Graziella da Silva is in her sixth year at GSAS and is currently working on her dissertation in sociology, focusing on how black professionals in Brazil and South Africa construct their racial and class identification in light of the changes in racial order that have affected the two societies in recent decades. As a Lemann Fellow, she is in Rio de Janeiro for the academic year, conducting follow-up interviews with her respondents and collecting and analyzing data.

Leonardo Almeida Bursztyn is a fourth-year Ph.D. student in the Economics Department. He is spending the fall semester in Brazil researching the significant role that education plays in the economic development process. Bursztyn will conduct a project with 1,000 families in the Brazilian Federal District that will have important public policy implications in terms of the design and targeting of social programs in developing countries.

Maryam Gharavi, a fourth-year Ph.D. student in comparative literature, is working on a project that examines discourses of modernity and modernization under Fascist Brazilian regimes of the late 20th century. She is conducting research and fieldwork in Brazil for the academic year as a Lemann Fellow. Her research focuses on oppositional discourses and transgressive acts by artists in this period in relation to the Brazilian state’s agenda of technological and architectural “progress.”

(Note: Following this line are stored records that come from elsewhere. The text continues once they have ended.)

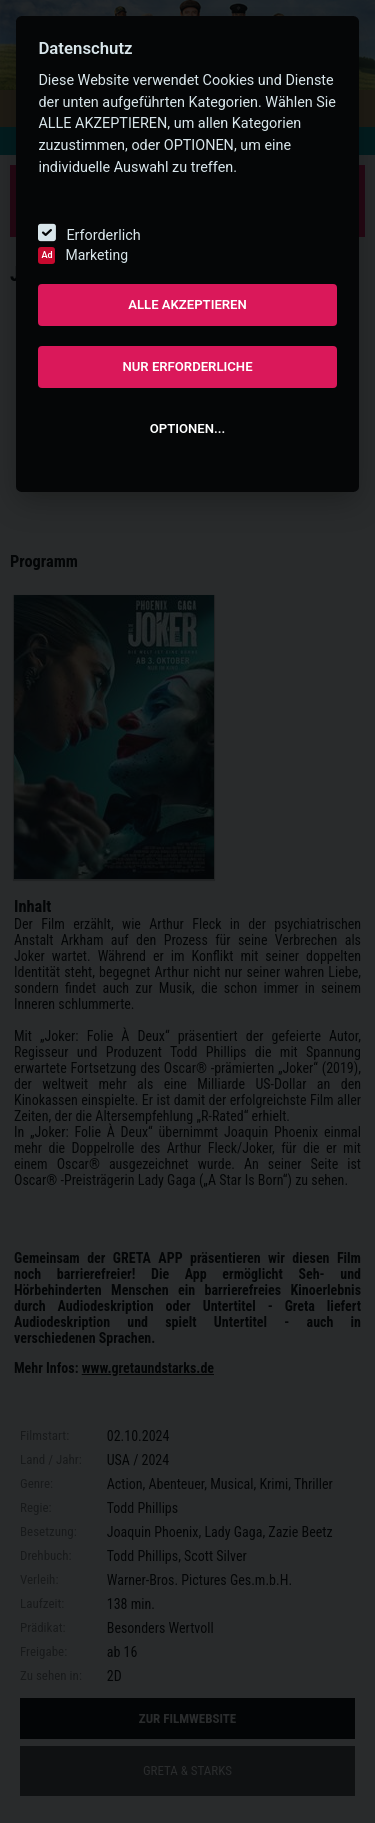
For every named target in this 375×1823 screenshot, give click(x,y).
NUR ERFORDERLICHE (187, 366)
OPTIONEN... (187, 428)
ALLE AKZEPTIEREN (187, 304)
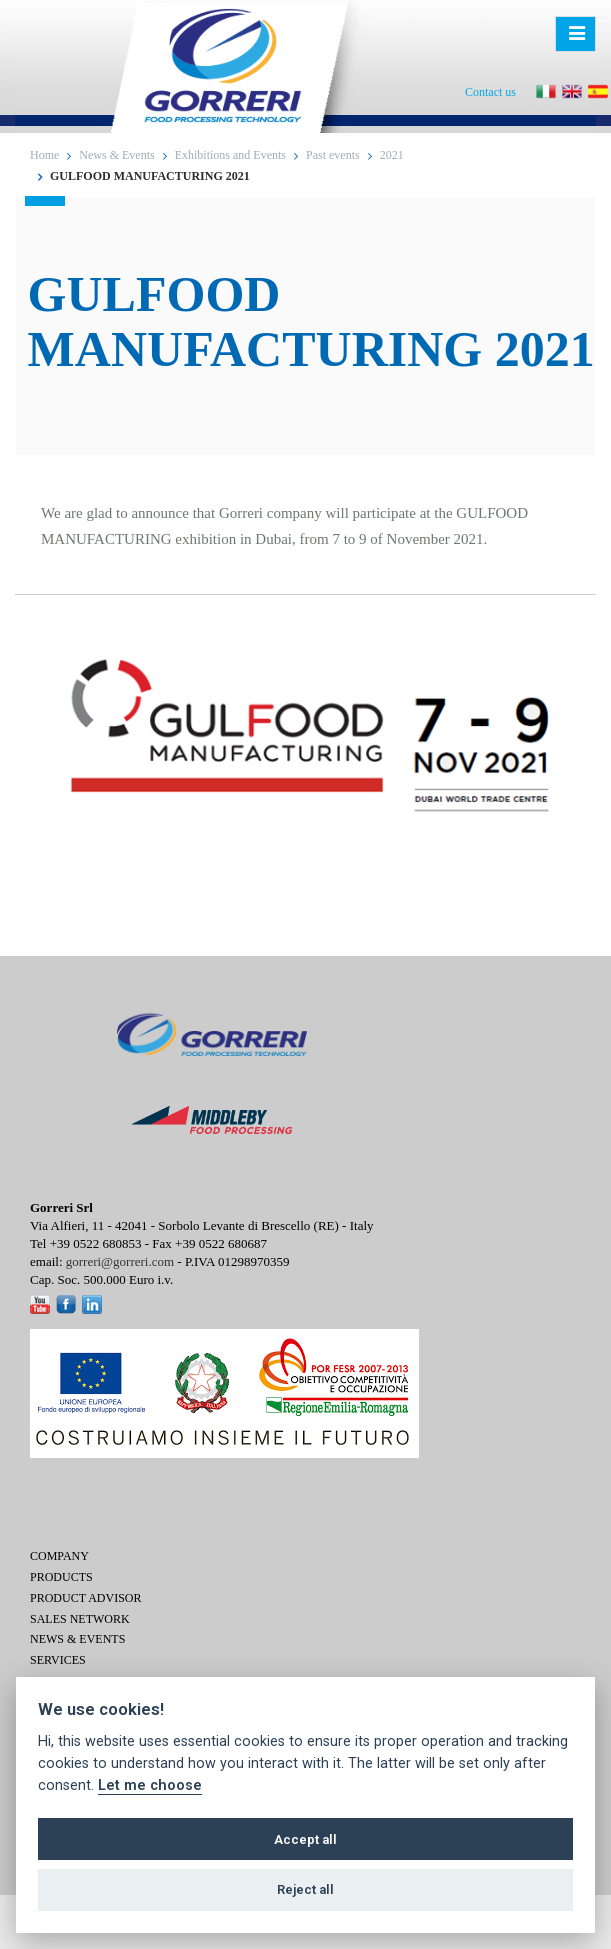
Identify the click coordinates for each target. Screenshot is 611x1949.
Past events (333, 155)
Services (58, 1660)
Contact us (490, 92)
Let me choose (150, 1785)
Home (44, 155)
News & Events (116, 155)
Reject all (305, 1889)
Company (59, 1556)
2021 (392, 155)
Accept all (305, 1839)
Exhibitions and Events (230, 155)
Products (61, 1577)
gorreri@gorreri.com (120, 1261)
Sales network (80, 1619)
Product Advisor (85, 1598)
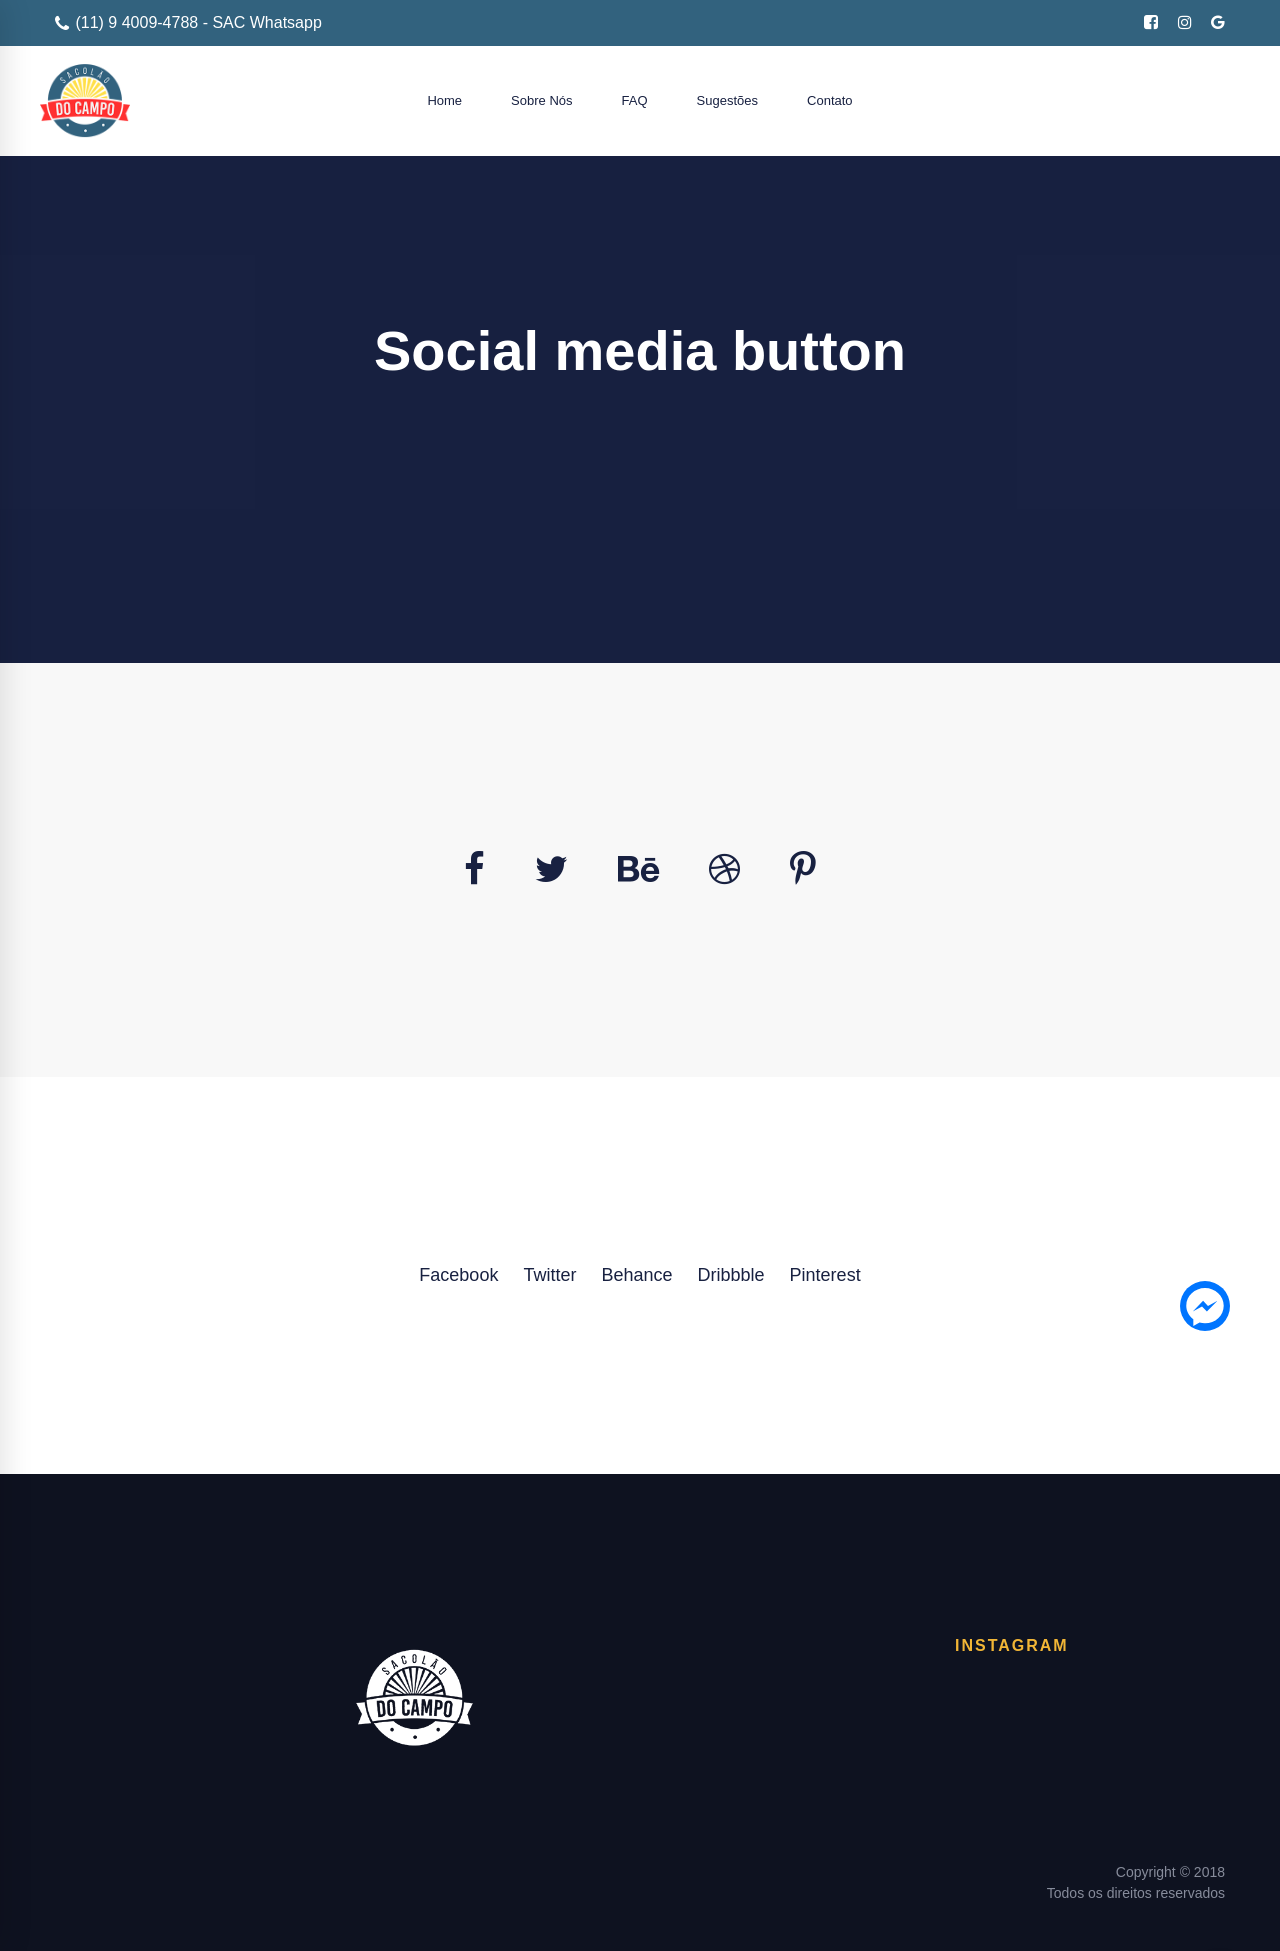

Maurilio Santana Junior will pursue a master’s in public administration in International Development at the Kennedy School. Trained as a lawyer by the Federal University of Parana, Santana worked as a manager in Caixa Econômica Federal, a Brazilian publicly owned bank that is actively engaged in providing financial market access to low-income households. His interests include microcredit and strategic planning to foster Brazil’s development.

Ridalva Dias Martins Felzemburgh is a Ph.D. student in investigative medicine at the Fundação Oswaldo Cruz in Salvador. She attended the 2008 summer program in clinical effectiveness, at HSPH, and her goal is to contribute to addressing the health needs of impoverished communities, particularly in urban favelas in Brazil.